Introduction à la science informatique

lundi 12 septembre 2011

Le CRDP de Paris publie le premier ouvrage destiné aux professeurs chargés d’enseigner la nouvelle spécialité « Informatique et sciences du numérique » en Terminale S à la rentrée 2012. Cet ouvrage a été coordonné par Gilles Dowek, directeur de recherche à l’INRIA.

Sur la création de la spécialité ISN, on pourra également consulter l’interview donnée au Café pédagogique par l’inspecteur général Robert Cabanne.

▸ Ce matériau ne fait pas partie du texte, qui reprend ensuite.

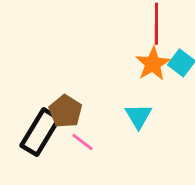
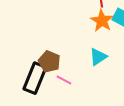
cyan triangle: (139, 116) -> (98, 57), turned 36

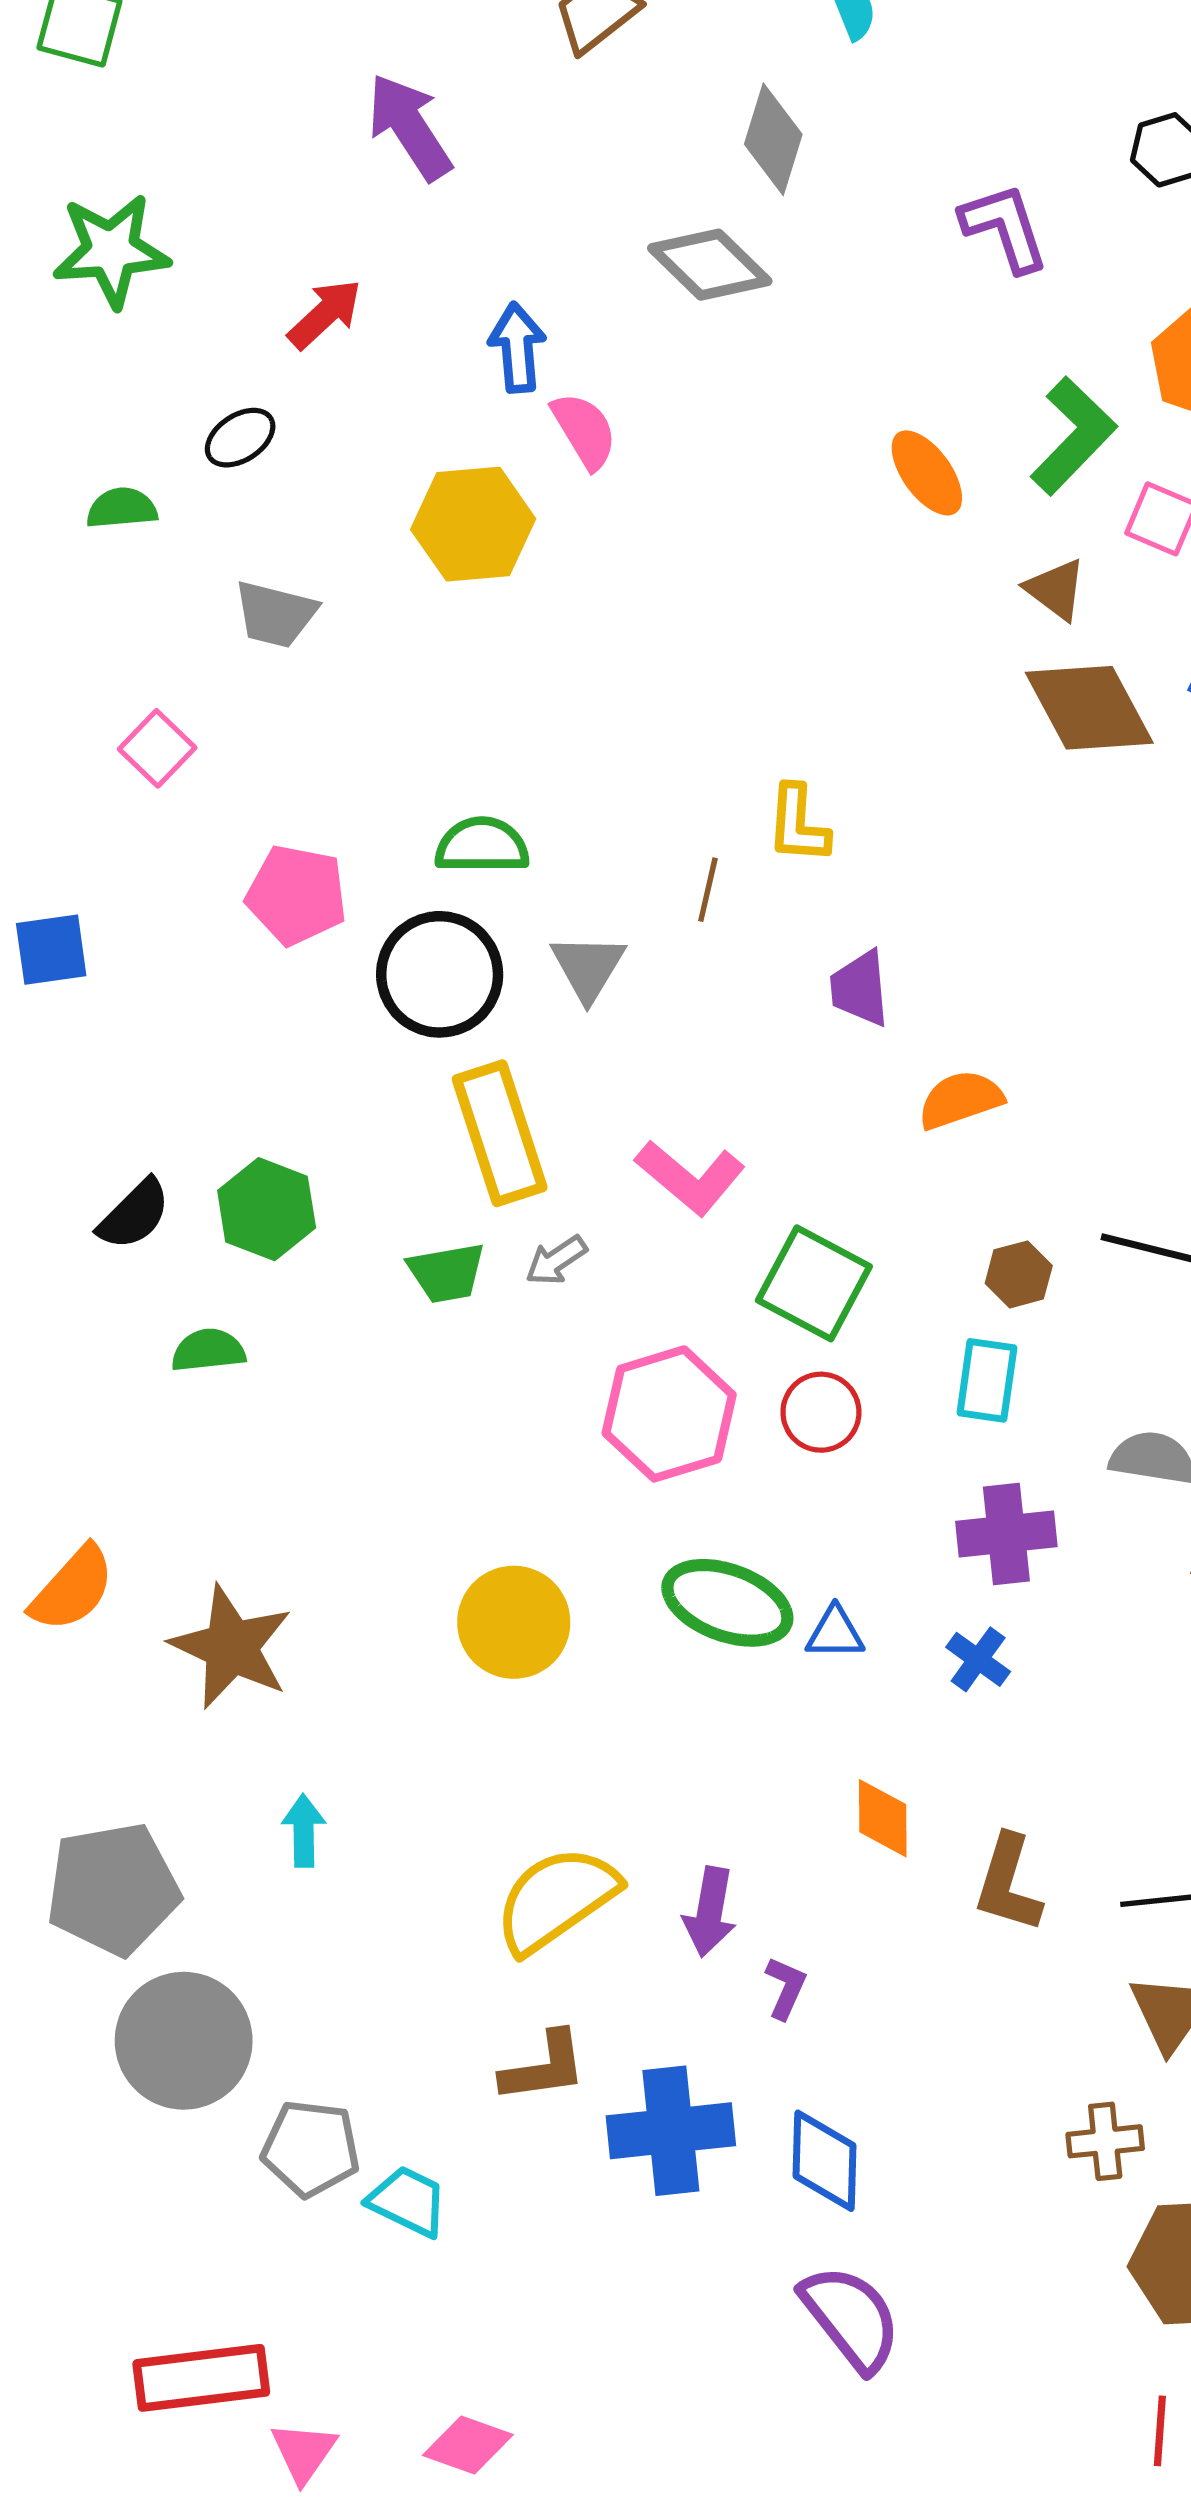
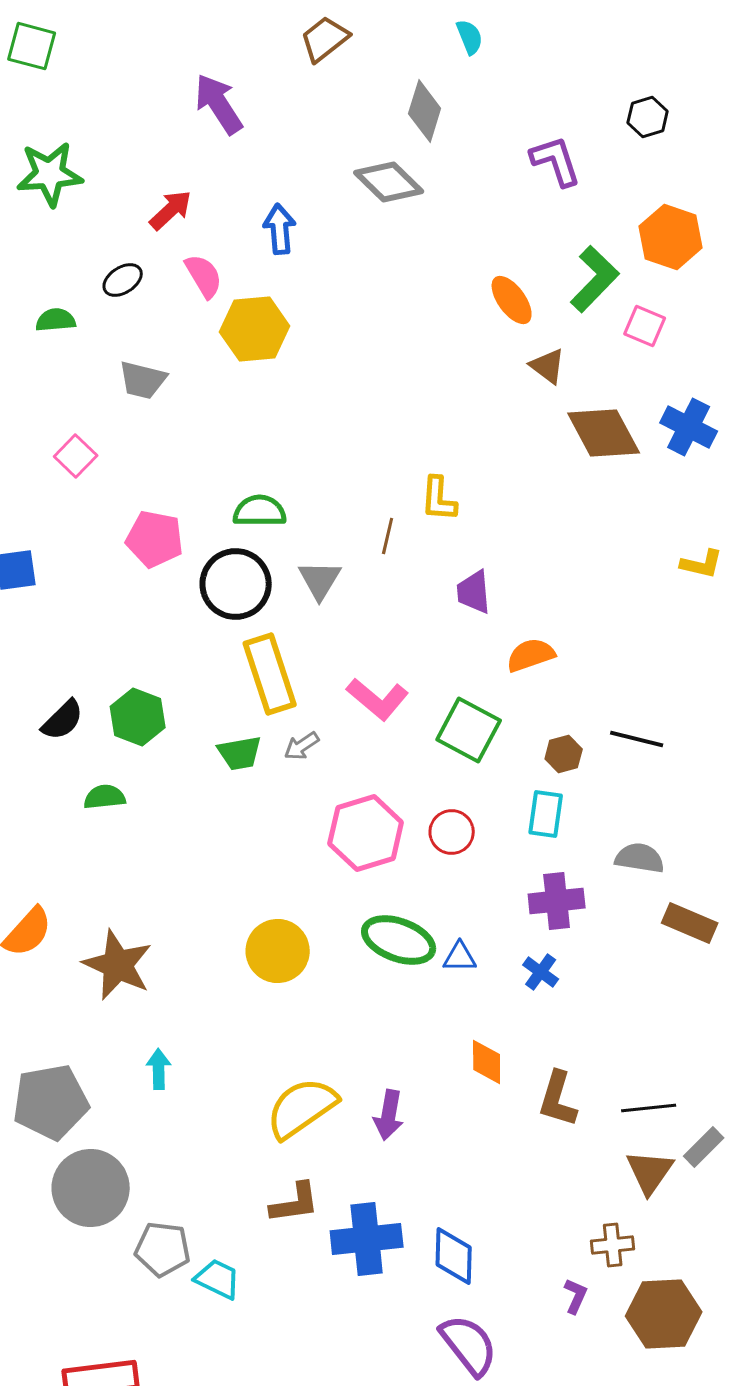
pink semicircle: (584, 431) -> (204, 276), moved
brown triangle: (1056, 589) -> (548, 366), moved
green square: (814, 1283) -> (469, 730), moved
purple L-shape: (786, 1988) -> (576, 1296), moved

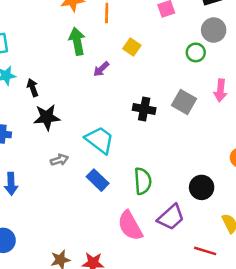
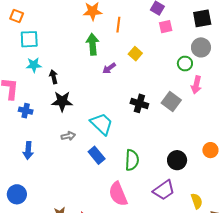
pink arrow: (220, 90) -> (196, 85), moved
black circle: (202, 187) -> (177, 160), moved
purple trapezoid: (171, 217) -> (164, 190), moved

Sur le Web : CRDP de Paris

Deux publications sur l’algorithmique

samedi 17 octobre 2009

L’IREM d’Aix-Marseille publie une brochure de 73 pages, téléchargeable librement, intitulée Algorithmes et logique au lycée. Ces notions sont illustrées et déclinées sur des exercices du programme de spécialité mathématique en série L, mais sont adaptables aux programmes à venir.

Le hors série thématique n° 37 du magazine Tangente, disponible actuellement en kiosque, s’intitule « Les algorithmes. Au cœur du raisonnement structuré ». Extrait de l’éditorial : « La rédaction de Tangente a conçu la quasi-totalité de ce hors série thématique pour qu’il puisse être lu par des élèves de Seconde ».

Une carte mentale pour l’algorithmique

jeudi 10 septembre 2009

Sur son site, Jean-Jacques Dhénin a publié une carte mentale géante qui renvoie vers plus de 30 documents en ligne sur l’algorithmique. Tout ce qu’il faut — et même davantage — pour faire face au nouveau programme de Seconde !

Un catalogue libre d’algorithmes pour le lycée

dimanche 30 août 2009

Guillaume Connan, de l’IREM de Nantes, publie un catalogue libre de 119 pages d’algorithmes pour le lycée. Sur son site très riche, on trouvera d’autres documents en rapport avec l’algorithmique, notamment sur l’utilisation des langages fonctionnels au lycée et sur la comparaison programmation fonctionnelle/programmation impérative.